The NBA Playoffs are here with sixteen teams advancing to the postseason for a shot at winning an NBA title.
Unfortunately, because of the old and outdated system the league uses — with eight teams coming from both the Western and Eastern Conferences — not always will the TRUE top 16 teams make the playoffs.
The West has shown for a long time now that it’s far superior to the East and it’s not even close. And because of the imbalance problem, it’s time for the NBA to change up the playoff format.
As I outlined in a previous article — LeBron James and the Cleveland Cavaliers have it easy playing in the East — the talent gap between both conferences is real.
So instead of having eight teams from each conference represented, why doesn’t the NBA just take the top 16 teams and rank and assign them accordingly best on their regular season record?
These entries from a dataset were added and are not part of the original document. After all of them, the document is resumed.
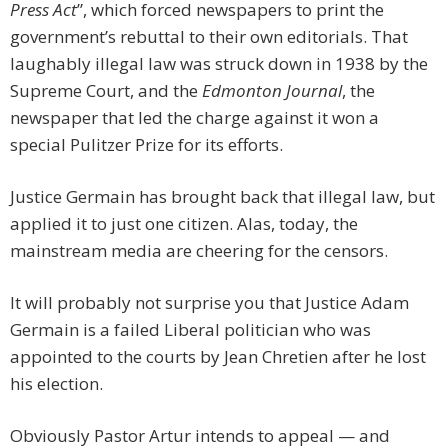
Press Act
”, which forced newspapers to print the
government’s rebuttal to their own editorials. That
laughably illegal law was struck down in 1938 by the
Supreme Court, and the
Edmonton Journal
, the
newspaper that led the charge against it won a
special Pulitzer Prize for its efforts.
Justice Germain has brought back that illegal law, but
applied it to just one citizen. Alas, today, the
mainstream media are cheering for the censors.
It will probably not surprise you that Justice Adam
Germain is a failed Liberal politician who was
appointed to the courts by Jean Chretien after he lost
his election.
Obviously Pastor Artur intends to appeal — and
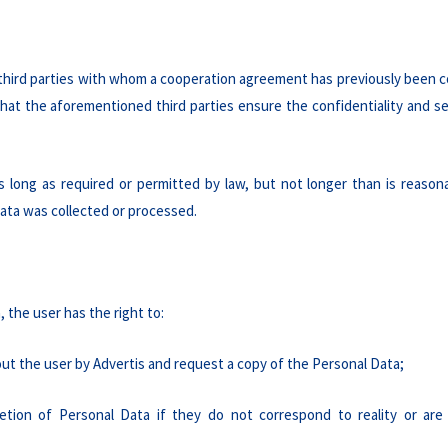
 third parties with whom a cooperation agreement has previously been c
that the aforementioned third parties ensure the confidentiality and se
s long as required or permitted by law, but not longer than is reason
ata was collected or processed.
 the user has the right to:
ut the user by Advertis and request a copy of the Personal Data;
etion of Personal Data if they do not correspond to reality or are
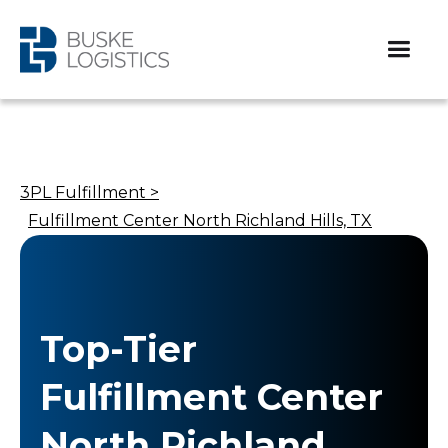
3PL Fulfillment >
Fulfillment Center North Richland Hills, TX
Top-Tier
Fulfillment Center
North Richland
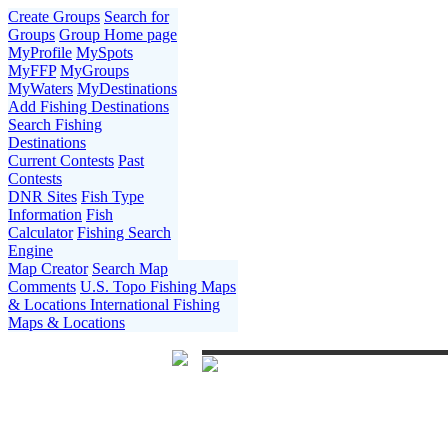
Create Groups
Search for
Groups
Group Home page
MyProfile
MySpots
MyFFP
MyGroups
MyWaters
MyDestinations
Add Fishing Destinations
Search Fishing
Destinations
Current Contests
Past
Contests
DNR Sites
Fish Type
Information
Fish
Calculator
Fishing Search
Engine
Map Creator
Search Map
Comments
U.S. Topo Fishing Maps
& Locations
International Fishing
Maps & Locations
There have been countless times where teams have been left out of the playoffs even though their record has been better when matched up against other teams from a different conference.
2017 Top 16 NBA Teams
1. Golden State Warriors (.817)
2. San Antonio Spurs (.744)
3. Houston Rockets (.671)
4. Boston Celtics (.646)
5. Los Angeles Clippers (.622)
6. Cleveland Cavaliers (.622)
7. Toronto Raptors (.622)
8. Utah Jazz (.622)
9. Washington Wizards (.598)
10. Oklahoma City Thunder (.573)
11. Atlanta Hawks (.524)
12. Memphis Grizzlies (.524)
13. Milwaukee Bucks (.512)
14. Indiana Pacers (.512)
15. Portland Trail Blazers (.500)
16. Chicago Bulls (.500)
Houston, which finished third in the West with 55 wins this year, would actually be the top seed in the East. So instead of the Rockets being rewarded for that, they are faced with a first-round matchup with Russell “triple-double” Westbrook and if they move on, will likely face the San Antonio Spurs. You know that team that posted the second-best regular season win total this year.
But instead of changing the playoffs, the NBA updated the All-Star game voting format, to which a large majority of NBA players just made a mockery of it. To make matters worse, the All-Star game has become completely unwatchable as players literally lay down on the court to get dunked on.
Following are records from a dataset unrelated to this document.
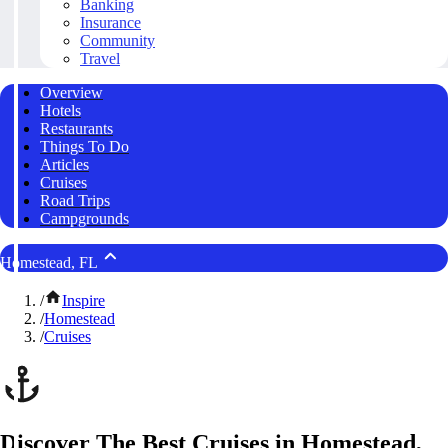
Banking
Insurance
Community
Travel
Overview
Hotels
Restaurants
Things To Do
Articles
Cruises
Road Trips
Campgrounds
Homestead, FL
/
Inspire
/
Homestead
/
Cruises
Discover The Best Cruises in Homestead,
So why are we still using the outdated playoff format? Only NBA commissioner Adam Silver knows that answer, but changes might be coming around the corner as support continues among NBA owners to restructure the NBA playoffs in order to take the top 16 teams with the best winning percentage, regardless of conference affiliation.
Below is what this year’s playoff bracket would look like if the league simply took the top 16 teams and seeded them according to their overall records. Not only is it the right thing to do, but it will also reward teams like Houston instead of punishing them for having a good year.
No matter which team he plays on, LeBron James gets to the NBA Finals. He’s a terrific player, but he also plays in a weaker conference. Frankly, there’s no reason why he shouldn’t get to the finals every year. And a true playoff would force James to play a higher level of competition to reach the title game.
If the NBA had the top 16 teams seeded based on overall records, the Cavs would be the No. 6 seed and would have to go through the Rockets and the Spurs in order to get to the NBA Finals. Now, who wouldn’t watch those great matchups? James Harden vs. LeBron and or Kawhi Leonard vs. LeBron.
Say goodbye to those boring second and third round matchups. The top 16 seeded teams would make the NBA Playoffs a must-see event instead of lopsided games as we all wait to see who LeBron is going to face in the Finals from the West.